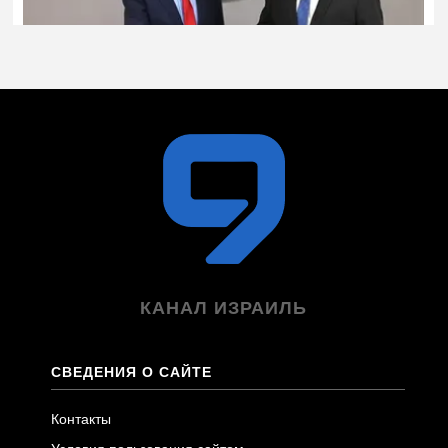
КАНАЛ ИЗРАИЛЬ
СВЕДЕНИЯ О САЙТЕ
Контакты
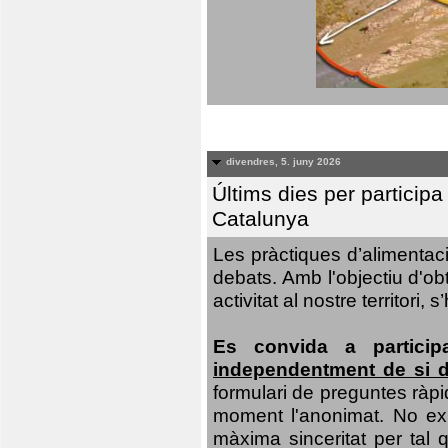
divendres, 5. juny 2026
Últims dies per particip
Catalunya
Les pràctiques d’alimentaci
debats. Amb l'objectiu d'ob
activitat al nostre territor
Es convida a particip
independentment de si d
formulari de preguntes ràpi
moment l'anonimat. No exis
màxima sinceritat per tal q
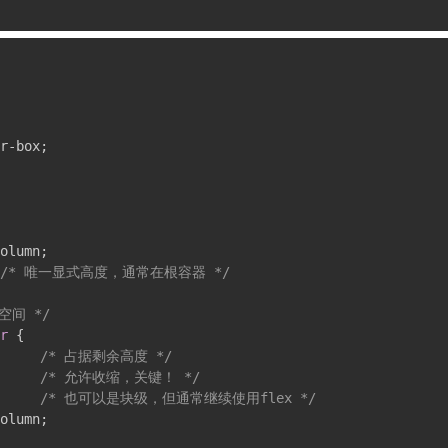
r-box
;
olumn
;
/* 唯一显式高度，通常在根容器 */
空间 */
r
{
/* 占据剩余高度 */
/* 允许收缩，关键！ */
/* 也可以是块级，但通常继续使用flex */
olumn
;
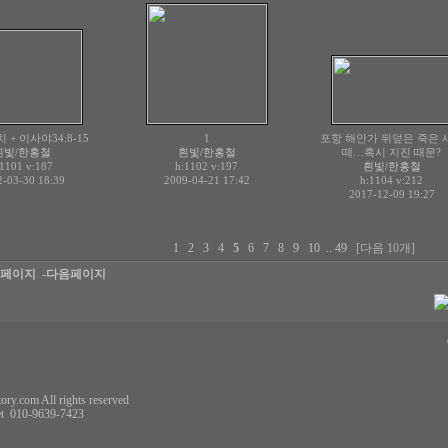
 + 이사야34:8-15
1
포항 해안가 뒤덮은 죽은 
흰빛/한홍철
흰빛/한홍철
떼…혹시 지진 때문?
:1101
v:187
h:1102
v:197
흰빛/한홍철
-03-30 18:39
2009-04-21 17:42
h:1104
v:212
2017-12-09 19:27
1
2
3
4
5
6
7
8
9
10
..
49
[다음 10개]
전페이지
-다음페이지
ory.com All rights reserved
t
010-9639-7423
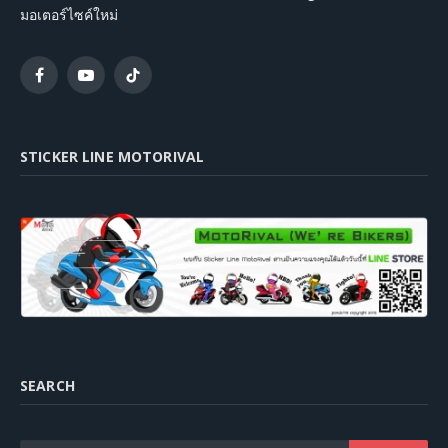
มอเตอร์ไซค์ใหม่
Facebook
YouTube
TikTok
STICKER LINE MOTORIVAL
SEARCH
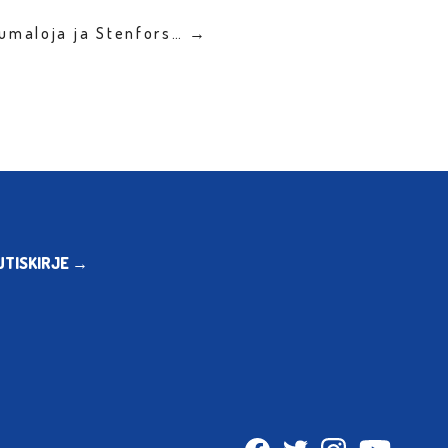
Humaloja ja Stenfors… →
UTISKIRJE →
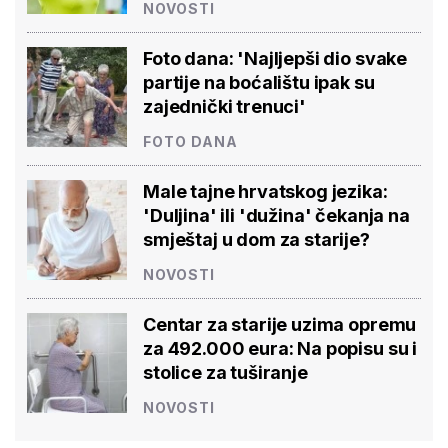
NOVOSTI
Foto dana: 'Najljepši dio svake
partije na boćalištu ipak su
zajednički trenuci'
FOTO DANA
Male tajne hrvatskog jezika:
'Duljina' ili 'dužina' čekanja na
smještaj u dom za starije?
NOVOSTI
Centar za starije uzima opremu
za 492.000 eura: Na popisu su i
stolice za tuširanje
NOVOSTI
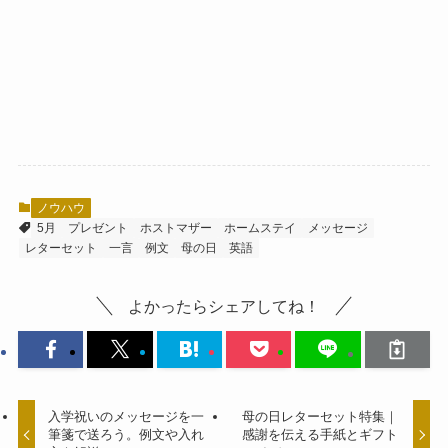
ノウハウ
5月
プレゼント
ホストマザー
ホームステイ
メッセージ
レターセット
一言
例文
母の日
英語
よかったらシェアしてね！
入学祝いのメッセージを一
母の日レターセット特集｜
筆箋で送ろう。例文や入れ
感謝を伝える手紙とギフト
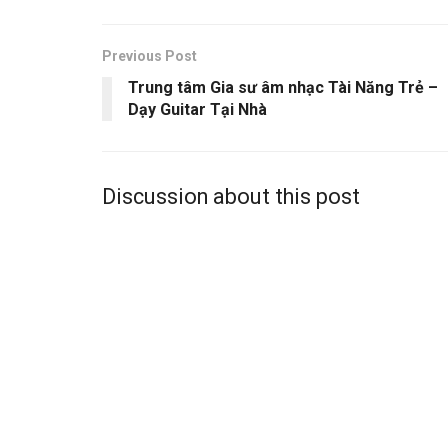
Previous Post
Trung tâm Gia sư âm nhạc Tài Năng Trẻ –
Dạy Guitar Tại Nhà
Discussion about this post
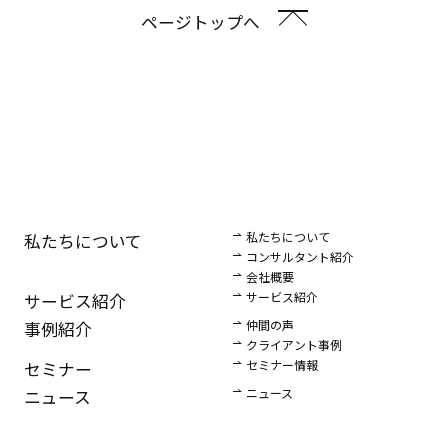
ページトップへ
私たちについて
私たちについて
コンサルタント紹介
会社概要
サービス紹介
サービス紹介
仲間の声
事例紹介
クライアント事例
セミナー情報
セミナー
ニュース
ニュース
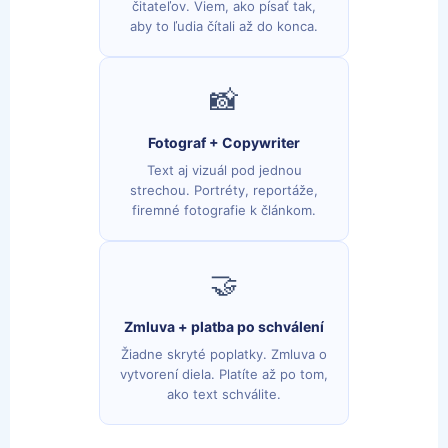
čitateľov. Viem, ako písať tak,
aby to ľudia čítali až do konca.
📸
Fotograf + Copywriter
Text aj vizuál pod jednou
strechou. Portréty, reportáže,
firemné fotografie k článkom.
🤝
Zmluva + platba po schválení
Žiadne skryté poplatky. Zmluva o
vytvorení diela. Platíte až po tom,
ako text schválite.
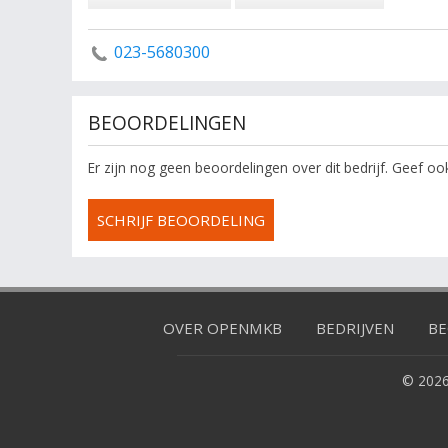
023-5680300
BEOORDELINGEN
Er zijn nog geen beoordelingen over dit bedrijf. Geef o
SCHRIJF BEOORDELING
OVER OPENMKB
BEDRIJVEN
BE
© 2026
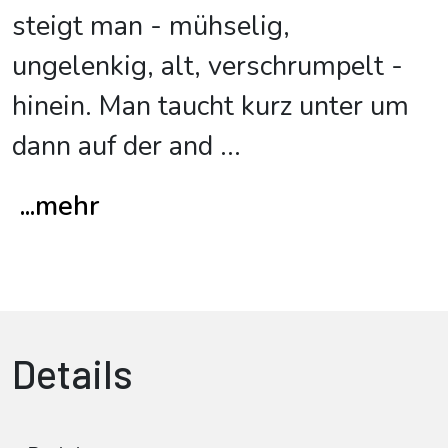
steigt man - mühselig,
ungelenkig, alt, verschrumpelt -
hinein. Man taucht kurz unter um
dann auf der and
...
...mehr
Details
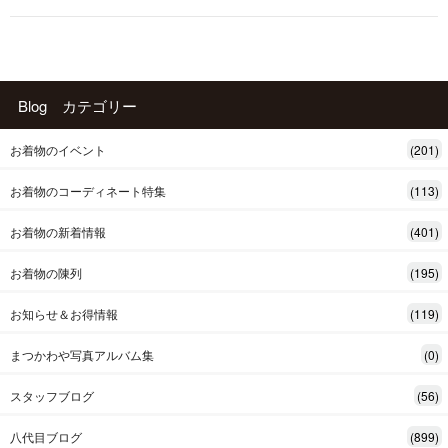
Blog カテゴリー
お着物のイベント
(201)
お着物のコーディネート特集
(113)
お着物の新着情報
(401)
お着物の陳列
(195)
お知らせ＆お得情報
(119)
まつかわや写真アルバム集
(0)
スタッフブログ
(56)
八代目ブログ
(899)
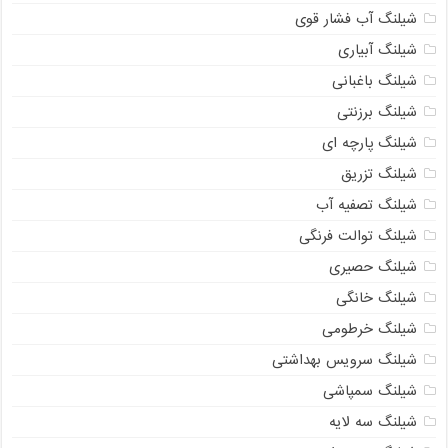
شیلنگ آب فشار قوی
شیلنگ آبیاری
شیلنگ باغبانی
شیلنگ برزنتی
شیلنگ پارچه ای
شیلنگ تزریق
شیلنگ تصفیه آب
شیلنگ توالت فرنگی
شیلنگ حصیری
شیلنگ خانگی
شیلنگ خرطومی
شیلنگ سرویس بهداشتی
شیلنگ سمپاشی
شیلنگ سه لایه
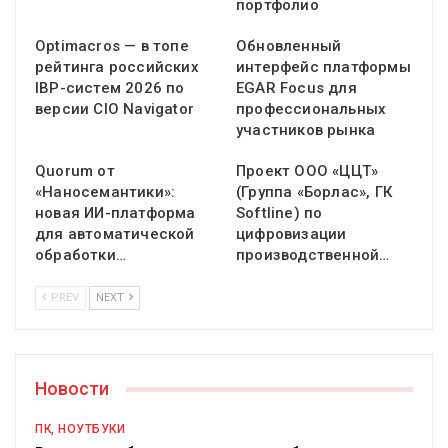
портфолио
Optimacros — в топе
Обновленный
рейтинга российских
интерфейс платформы
IBP-систем 2026 по
EGAR Focus для
версии CIO Navigator
профессиональных
участников рынка
Quorum от
Проект ООО «ЦЦТ»
«Наносемантики»:
(Группа «Борлас», ГК
новая ИИ-платформа
Softline) по
для автоматической
цифровизации
обработки…
производственной…
PREV
NEXT
Новости
ПК, НОУТБУКИ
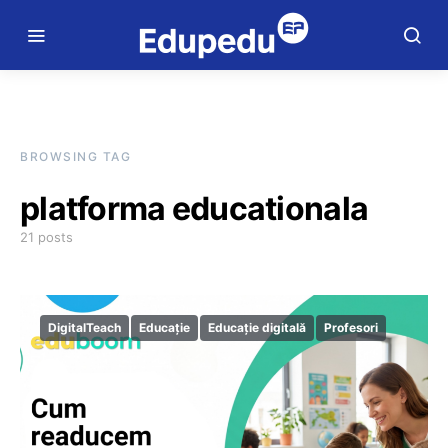
BROWSING TAG
platforma educationala
21 posts
DigitalTeach
Educație
Educație digitală
Profesori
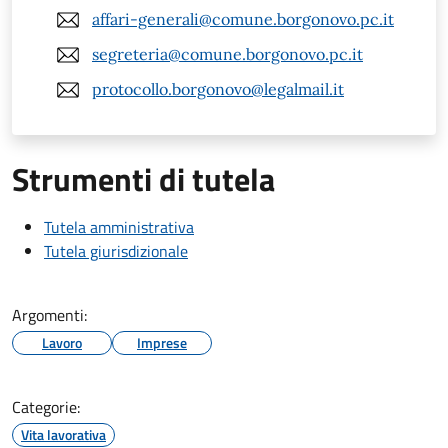
affari-generali@comune.borgonovo.pc.it
segreteria@comune.borgonovo.pc.it
protocollo.borgonovo@legalmail.it
Strumenti di tutela
Tutela amministrativa
Tutela giurisdizionale
Argomenti:
Lavoro
Imprese
Categorie:
Vita lavorativa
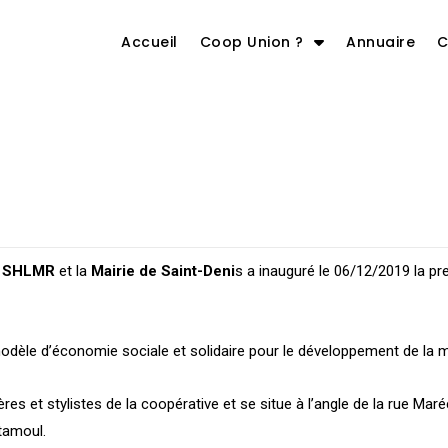
Accueil
Coop Union ?
Annuaire
C
a
SHLMR
et la
Mairie de Saint-Deni
s a inauguré le 06/12/2019 la pr
odèle d’économie sociale et solidaire pour le développement de la 
es et stylistes de la coopérative et se situe à l’angle de la rue Maré
tamoul.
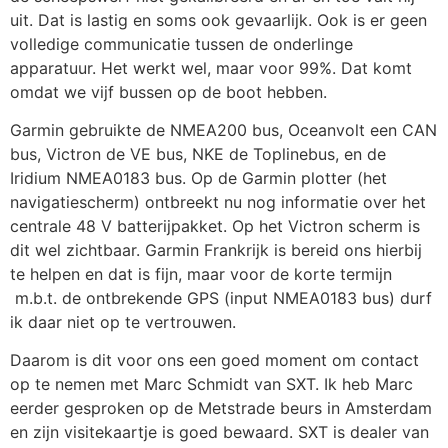
uit. Dat is lastig en soms ook gevaarlijk. Ook is er geen
volledige communicatie tussen de onderlinge
apparatuur. Het werkt wel, maar voor 99%. Dat komt
omdat we vijf bussen op de boot hebben.
Garmin gebruikte de NMEA200 bus, Oceanvolt een CAN
bus, Victron de VE bus, NKE de Toplinebus, en de
Iridium NMEA0183 bus. Op de Garmin plotter (het
navigatiescherm) ontbreekt nu nog informatie over het
centrale 48 V batterijpakket. Op het Victron scherm is
dit wel zichtbaar. Garmin Frankrijk is bereid ons hierbij
te helpen en dat is fijn, maar voor de korte termijn
m.b.t. de ontbrekende GPS (input NMEA0183 bus) durf
ik daar niet op te vertrouwen.
Daarom is dit voor ons een goed moment om contact
op te nemen met Marc Schmidt van SXT. Ik heb Marc
eerder gesproken op de Metstrade beurs in Amsterdam
en zijn visitekaartje is goed bewaard. SXT is dealer van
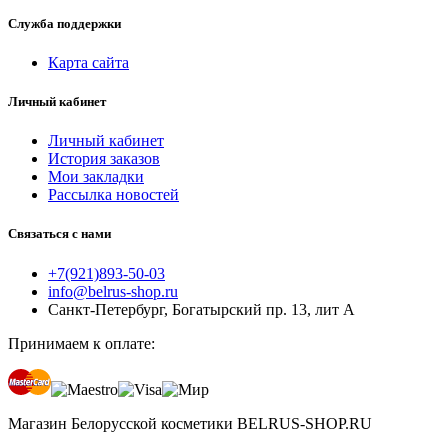
Служба поддержки
Карта сайта
Личный кабинет
Личный кабинет
История заказов
Мои закладки
Рассылка новостей
Связаться с нами
+7(921)893-50-03
info@belrus-shop.ru
Санкт-Петербург, Богатырский пр. 13, лит А
Принимаем к оплате:
Магазин Белорусской косметики BELRUS-SHOP.RU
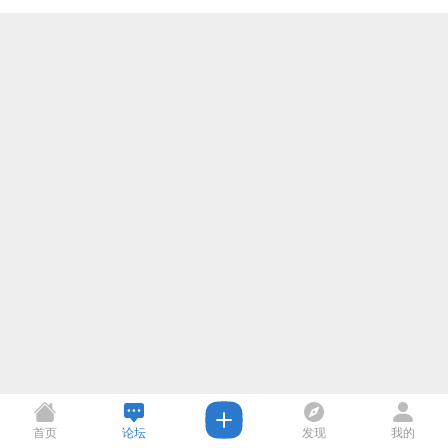
首页
论坛
发现
我的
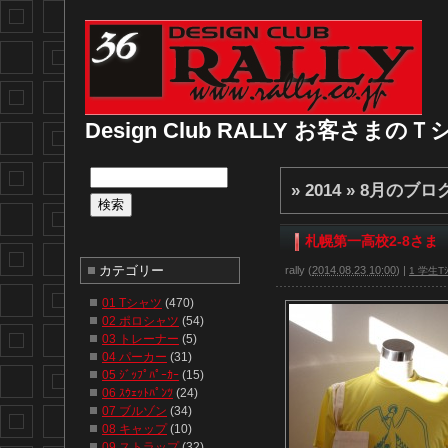
Design Club RALLY お客さま
» 2014 » 8月
のブロ
札幌第一高校2-8さま
カテゴリー
rally
(
2014.08.23 10:00
)
|
1 学生Tｼ
01 Tシャツ
(470)
02 ポロシャツ
(54)
03 トレーナー
(5)
04 パーカー
(31)
05 ｼﾞｯﾌﾟﾊﾟｰｶｰ
(15)
06 ｽｳｪｯﾄﾊﾟﾝﾂ
(24)
07 ブルゾン
(34)
08 キャップ
(10)
09 ストラップ
(32)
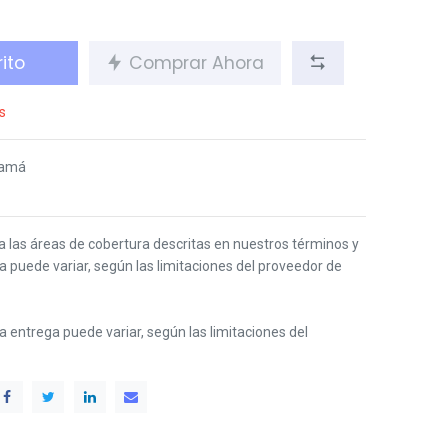
ito
Comprar Ahora
s
namá
 a las áreas de cobertura descritas en nuestros términos y
ga puede variar, según las limitaciones del proveedor de
 la entrega puede variar, según las limitaciones del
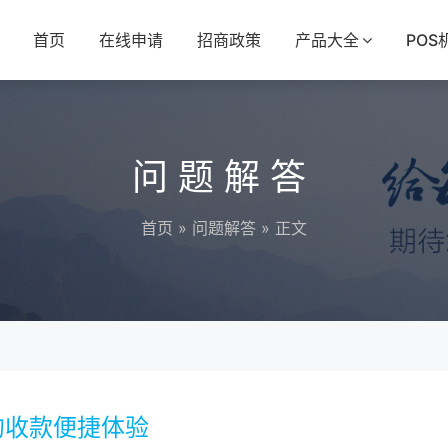
首页
在线申请
招商政策
产品大全
POS
问题解答
首页
»
问题解答
» 正文
的收款便捷体验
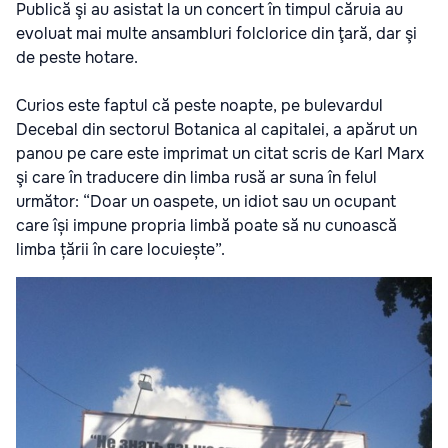
Publică şi au asistat la un concert în timpul căruia au
evoluat mai multe ansambluri folclorice din ţară, dar şi
de peste hotare.
Curios este faptul că peste noapte, pe bulevardul
Decebal din sectorul Botanica al capitalei, a apărut un
panou pe care este imprimat un citat scris de Karl Marx
şi care în traducere din limba rusă ar suna în felul
următor: “Doar un oaspete, un idiot sau un ocupant
care își impune propria limbă poate să nu cunoască
limba țării în care locuiește”.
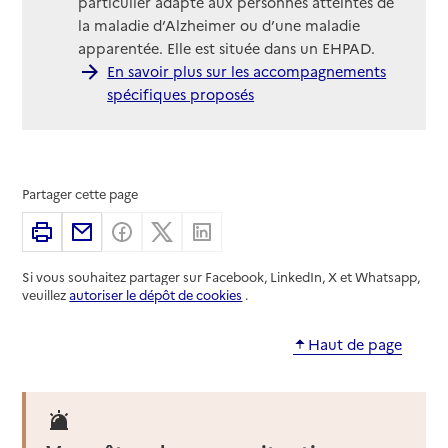
particulier adapté aux personnes atteintes de
la maladie d’Alzheimer ou d’une maladie
apparentée. Elle est située dans un EHPAD.
En savoir plus sur les accompagnements
spécifiques proposés
Partager cette page
Imprimer
Partager par email
Partager sur Facebook
Partager sur X
Partager sur Linkedin
Si vous souhaitez partager sur Facebook, LinkedIn, X et Whatsapp,
veuillez
autoriser le dépôt de cookies
.
Haut de page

### Work instruction
Check all the records above and select each line where the string "puede" is found.

### Response to this task
ga puede variar, según las limitaciones del proveedor de
 la entrega puede variar, según las limitaciones del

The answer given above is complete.